Geographical pockets of vaccination behavior can be attributed to both pre-existing socio-demographic clusters as well as the way vaccine hesitancy spreads through neighboring societies, according to a new study publishing October 13th in the open-access journal PLOS Computational Biology by Lucila Alvarez-Zuzek of Georgetown University, US, and colleagues.
In recent decades, vaccine hesitancy has gained ground, threatening the maintenance of herd immunity for various pathogens. The geographic clustering of vaccine hesitancy creates pockets of unprotected sub-populations that can become hotspots for outbreak emergence.
In the new study, researchers created theoretical models to explain how clusters of vaccination behavior are shaped by two social processes—social selection, the pre-existence of socio-demographic clusters; and social influence, the spread of ideas between populations. The models found that both processes are independently capable of generating geographical clusters of high hesitancy. Moreover, they suggested that when a society trusts hesitancy propaganda, social selection plays an important role and many smaller clusters of hesitancy appear. When a society tends to be more skeptical about propaganda, social influence overcomes and a few larger clusters appear, despite the same overall frequency of vulnerable communities.
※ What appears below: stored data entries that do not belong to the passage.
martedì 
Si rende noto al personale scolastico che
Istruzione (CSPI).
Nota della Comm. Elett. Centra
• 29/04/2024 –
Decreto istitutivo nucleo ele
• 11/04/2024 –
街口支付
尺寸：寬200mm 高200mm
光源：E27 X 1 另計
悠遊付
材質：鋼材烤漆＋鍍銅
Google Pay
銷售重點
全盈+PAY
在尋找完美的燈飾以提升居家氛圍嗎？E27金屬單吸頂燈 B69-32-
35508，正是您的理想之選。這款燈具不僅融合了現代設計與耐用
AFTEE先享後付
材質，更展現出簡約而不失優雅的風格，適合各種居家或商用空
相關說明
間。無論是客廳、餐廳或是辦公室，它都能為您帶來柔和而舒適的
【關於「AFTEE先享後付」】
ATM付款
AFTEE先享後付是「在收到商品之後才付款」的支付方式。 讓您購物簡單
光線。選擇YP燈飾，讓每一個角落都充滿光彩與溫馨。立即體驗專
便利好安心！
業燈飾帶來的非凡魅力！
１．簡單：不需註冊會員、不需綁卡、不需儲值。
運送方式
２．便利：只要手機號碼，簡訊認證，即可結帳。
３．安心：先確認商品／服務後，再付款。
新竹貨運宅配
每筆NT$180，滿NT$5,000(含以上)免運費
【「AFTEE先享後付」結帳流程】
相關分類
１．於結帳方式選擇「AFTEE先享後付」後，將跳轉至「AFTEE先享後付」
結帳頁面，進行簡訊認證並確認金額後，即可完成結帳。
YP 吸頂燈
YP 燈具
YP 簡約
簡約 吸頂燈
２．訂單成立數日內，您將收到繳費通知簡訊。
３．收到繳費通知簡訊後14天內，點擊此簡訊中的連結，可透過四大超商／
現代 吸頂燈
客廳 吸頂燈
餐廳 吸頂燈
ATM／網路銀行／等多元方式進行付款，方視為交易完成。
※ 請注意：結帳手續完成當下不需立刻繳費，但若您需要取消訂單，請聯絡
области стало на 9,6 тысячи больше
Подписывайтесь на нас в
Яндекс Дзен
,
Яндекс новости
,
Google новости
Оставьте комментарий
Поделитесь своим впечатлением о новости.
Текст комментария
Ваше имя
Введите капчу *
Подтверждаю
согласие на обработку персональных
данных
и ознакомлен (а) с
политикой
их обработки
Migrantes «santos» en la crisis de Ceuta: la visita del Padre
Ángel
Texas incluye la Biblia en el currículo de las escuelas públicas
The computational models also allowed the team to determine how intervention strategies can reduce both overall vaccine hesitancy, and the spatial clustering of vaccine hesitancy. They found that when social selection in a society is low, the most effective strategy involves targeting communities that are vulnerable due to their own socio-economic traits but also are surrounded by a socio-cultural environment with a high tendency towards hesitancy.
Dr. Alvarez-Zuzek adds, “Social human behavior is complex, and understanding in the context of public health is very challenging. We believe that our findings are a step forward towards understanding the underlying processes that generate dangerous clustering in vaccine hesitancy and designing mitigation strategies to better protect vulnerable populations.”